O poeta Amosse Mucavele vai lançar, as 17 horas desta terça-feira, o livro Vestígios do silêncio, no Camões – Centro Cultural Português em Maputo. Durante a sessão de lançamento, o autor, na companhia de Eduardo Quive, Menezes Chilaúle e José dos Remédios, vai conversar sobre a longa experiência de contar histórias dramáticas e esquecidas dos edifícios abandonados das cidades de Lisboa e Maputo.
Em Vestígios do silêncio, obra inaugural da “Residência Literária”, Amosse Mucavele apresenta uma poética concebida como objecto de desvendar os mistérios, de celebrar a memória transnacional dos ritos de passagem e ruptura, um desencanto de repensar as origens, as mutações da dor, as variações dos mapas territoriais e sociais das duas cidades [Maputo e Lisboa], partindo de um ponto de vista subjectivo das estórias desses dos lugares.
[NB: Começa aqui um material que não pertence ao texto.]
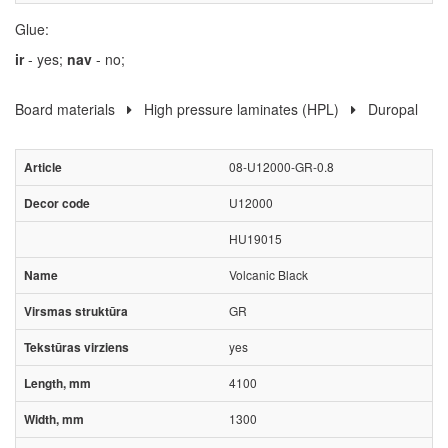
Glue:
ir
- yes;
nav
- no;
Board materials
High pressure laminates (HPL)
Duropal
08-U12000-GR-0.8
U12000
HU19015
Volcanic Black
GR
yes
4100
1300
Para o ensaísta, poeta e professor universitário português, Nuno Júdice, trata-se de um livro em que o silêncio se converte em imagens nascidas da memória histórica dos lugares e da sua impressão no olhar do poeta. Essas imagens do passado cruzam-se com as que emergem de um presente que nos fala de uma relação pessoal com um mundo construído a partir de objectos, de elementos naturais, de pessoas, tudo evocado quase só numa alusão que abre ao leitor o campo da imaginação. Estamos assim perante uma construção de que o poeta é ao mesmo tempo o arquitecto e o pedreiro, e é este uma das grandes qualidades desta poesia: dar-nos a ver o desenho anterior ao fazer do poema e levar-nos a acompanhar a sua execução, sentindo o peso dos seus materiais. Restam, no fim, os vestígios do silêncio que se faz quando, após a leitura, saímos do teatro das palavras para um mundo que elas transformaram nessa alquimia verbal que é, ainda, a chave da escrita poética”.
Por seu turno, a ensaísta e professora universitária Carmen Lucia Tindó Secco, assevera que “é constante, na poesia de Amosse, uma inquietação em relação ao espaço, aos prédios de Maputo, muitos dos quais envoltos em sombras e esquecimentos, mesmo os arquitectados com arte, como os de Pancho Guedes, cuja genialidade é decantada em um poema de Vestígios do Silêncio. Neste livro, versos deambulam por “retalhos de decadências”, por um “mundo em ruínas”, por “biografias de solidões”, por imagens de abandono. São mencionados os cinemas Império e Olímpia, lugares, antes, movimentados, cheios de arte, de inúmeros frequentadores e, hoje, locais mortos, “casas desoladas à beira de um país” parado no tempo. Tais metáforas são reveladoras de que a “liberdade se demite” frente ao medo, à desesperança e ao vazio da existência”.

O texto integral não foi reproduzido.